- **What to produce**
The lines to copy run from the one containing "Продолжаются работы по капитальному ремонту" to the last line of the entries; output those lines exactly and only them, without pictures.

Stored items:
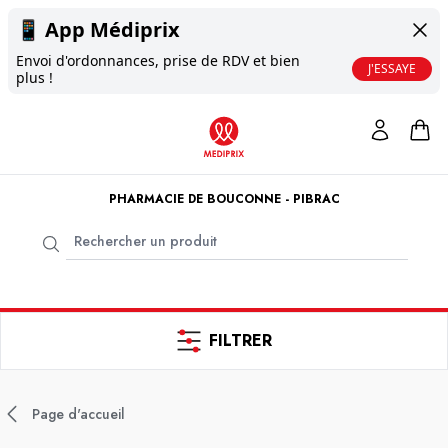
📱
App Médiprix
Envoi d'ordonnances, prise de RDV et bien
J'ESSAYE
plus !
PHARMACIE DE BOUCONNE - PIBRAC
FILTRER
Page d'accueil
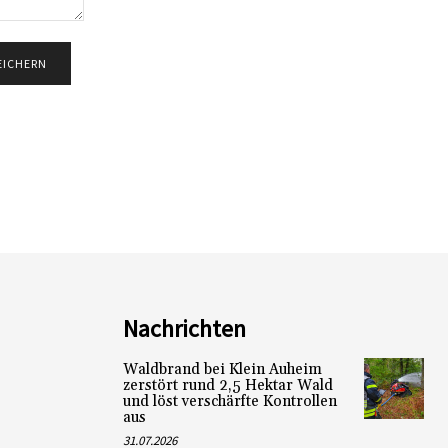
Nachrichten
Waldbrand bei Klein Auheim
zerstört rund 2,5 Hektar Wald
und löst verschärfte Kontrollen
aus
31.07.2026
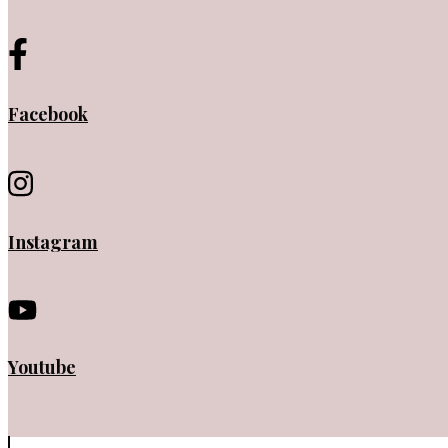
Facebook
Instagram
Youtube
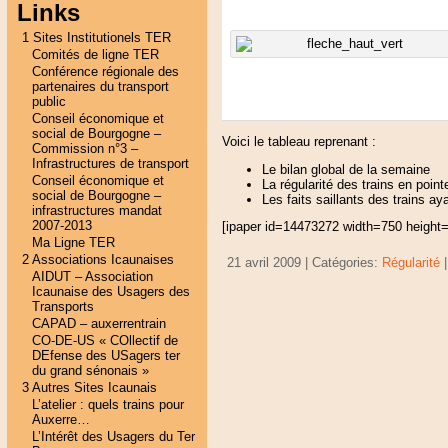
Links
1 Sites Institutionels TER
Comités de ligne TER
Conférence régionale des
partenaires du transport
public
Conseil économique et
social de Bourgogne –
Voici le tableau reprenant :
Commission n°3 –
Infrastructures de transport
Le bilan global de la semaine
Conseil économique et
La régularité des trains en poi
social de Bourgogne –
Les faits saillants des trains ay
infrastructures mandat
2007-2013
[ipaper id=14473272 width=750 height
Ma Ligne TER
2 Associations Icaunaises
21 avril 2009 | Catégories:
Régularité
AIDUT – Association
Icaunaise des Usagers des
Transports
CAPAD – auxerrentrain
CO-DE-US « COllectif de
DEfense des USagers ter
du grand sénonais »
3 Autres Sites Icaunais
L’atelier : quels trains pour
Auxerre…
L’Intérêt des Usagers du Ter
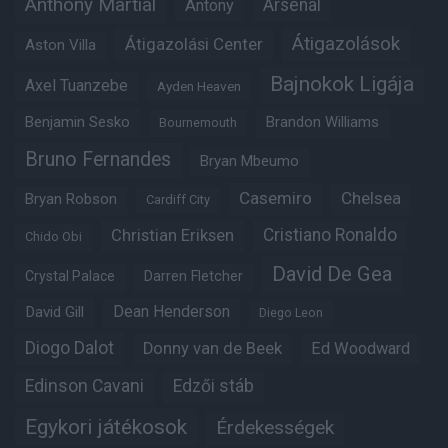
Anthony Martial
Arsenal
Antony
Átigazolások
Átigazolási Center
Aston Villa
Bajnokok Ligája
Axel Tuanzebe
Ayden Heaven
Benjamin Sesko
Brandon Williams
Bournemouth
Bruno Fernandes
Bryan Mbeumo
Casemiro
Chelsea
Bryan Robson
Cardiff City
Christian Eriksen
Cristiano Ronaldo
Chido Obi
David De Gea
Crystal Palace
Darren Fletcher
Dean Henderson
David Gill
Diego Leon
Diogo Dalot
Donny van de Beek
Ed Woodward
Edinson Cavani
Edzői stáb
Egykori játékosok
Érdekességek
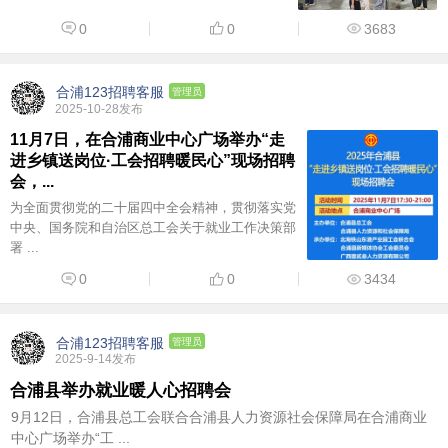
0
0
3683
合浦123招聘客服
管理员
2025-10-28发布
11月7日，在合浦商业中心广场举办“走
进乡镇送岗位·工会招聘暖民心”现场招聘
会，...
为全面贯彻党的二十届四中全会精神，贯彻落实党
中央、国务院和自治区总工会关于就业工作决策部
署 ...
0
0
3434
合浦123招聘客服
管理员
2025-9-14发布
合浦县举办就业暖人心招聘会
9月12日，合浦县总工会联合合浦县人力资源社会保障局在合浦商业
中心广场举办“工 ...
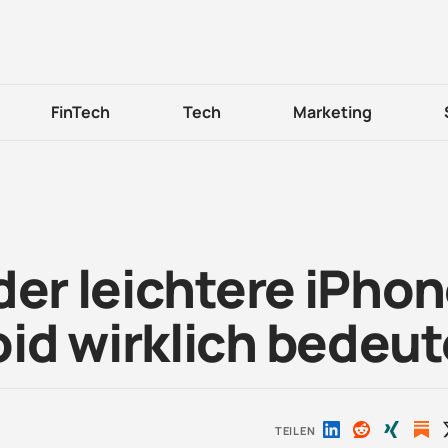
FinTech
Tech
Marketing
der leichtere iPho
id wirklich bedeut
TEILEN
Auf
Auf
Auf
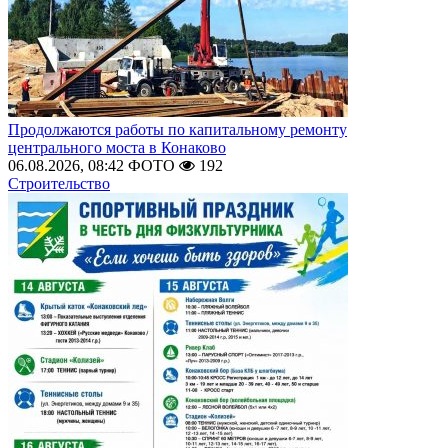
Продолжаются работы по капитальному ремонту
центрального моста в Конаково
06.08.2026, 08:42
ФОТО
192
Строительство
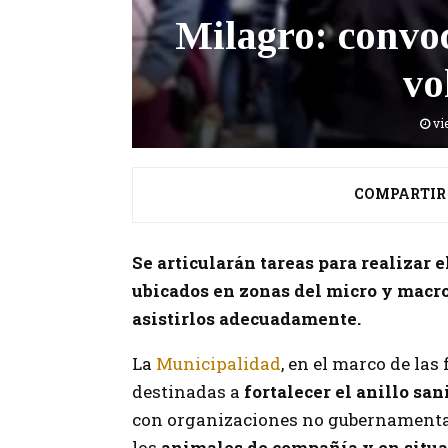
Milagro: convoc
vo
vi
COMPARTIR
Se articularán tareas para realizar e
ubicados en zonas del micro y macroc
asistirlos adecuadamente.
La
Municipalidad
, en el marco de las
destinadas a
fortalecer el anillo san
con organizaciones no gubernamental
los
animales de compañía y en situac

- **Answer to the exercise**
Продолжаются работы по капитальному ремонту
центрального моста в Конаково
06.08.2026, 08:42
ФОТО
192
Строительство
Milagro: convoc
vo
vi
COMPARTIR
Se articularán tareas para realizar e
ubicados en zonas del micro y macroc
asistirlos adecuadamente.
La
Municipalidad
, en el marco de las
destinadas a
fortalecer el anillo san
con organizaciones no gubernamental
los
animales de compañía y en situac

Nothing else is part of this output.